Work to complete
Restate the data below word for word. Skip any images it contains.

*** Opening Record set ***

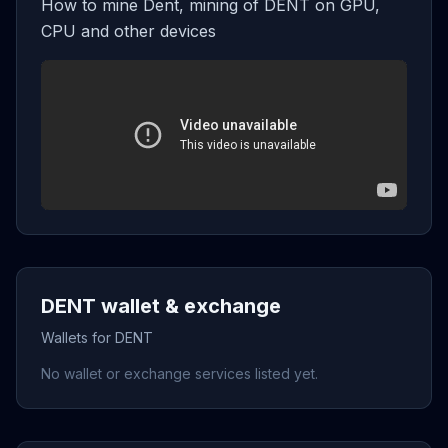
How to mine Dent, mining of DENT on GPU,
CPU and other devices
DENT wallet & exchange
Wallets for DENT
No wallet or exchange services listed yet.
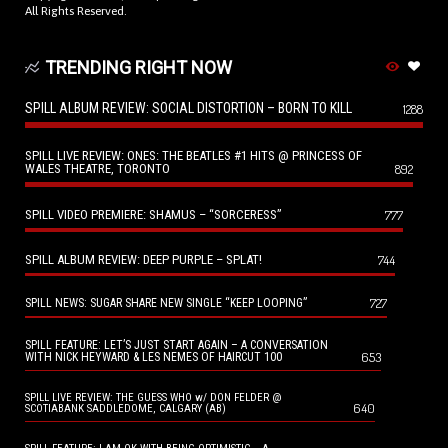
All Rights Reserved.
TRENDING RIGHT NOW
SPILL ALBUM REVIEW: SOCIAL DISTORTION – BORN TO KILL
1288
SPILL LIVE REVIEW: ONES: THE BEATLES #1 HITS @ PRINCESS OF
WALES THEATRE, TORONTO
892
SPILL VIDEO PREMIERE: SHAMUS – “SORCERESS”
777
SPILL ALBUM REVIEW: DEEP PURPLE – SPLAT!
744
727
SPILL NEWS: SUGAR SHARE NEW SINGLE “KEEP LOOPING”
SPILL FEATURE: LET’S JUST START AGAIN – A CONVERSATION
653
WITH NICK HEYWARD & LES NEMES OF HAIRCUT 100
SPILL LIVE REVIEW: THE GUESS WHO w/ DON FELDER @
640
SCOTIABANK SADDLEDOME, CALGARY (AB)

*** Closing Record set ***

Answer box
How to mine Dent, mining of DENT on GPU,
CPU and other devices
DENT wallet & exchange
Wallets for DENT
No wallet or exchange services listed yet.
All Rights Reserved.
TRENDING RIGHT NOW
SPILL ALBUM REVIEW: SOCIAL DISTORTION – BORN TO KILL
1288
SPILL LIVE REVIEW: ONES: THE BEATLES #1 HITS @ PRINCESS OF
WALES THEATRE, TORONTO
892
SPILL VIDEO PREMIERE: SHAMUS – “SORCERESS”
777
SPILL ALBUM REVIEW: DEEP PURPLE – SPLAT!
744
727
SPILL NEWS: SUGAR SHARE NEW SINGLE “KEEP LOOPING”
SPILL FEATURE: LET’S JUST START AGAIN – A CONVERSATION
653
WITH NICK HEYWARD & LES NEMES OF HAIRCUT 100
SPILL LIVE REVIEW: THE GUESS WHO w/ DON FELDER @
640
SCOTIABANK SADDLEDOME, CALGARY (AB)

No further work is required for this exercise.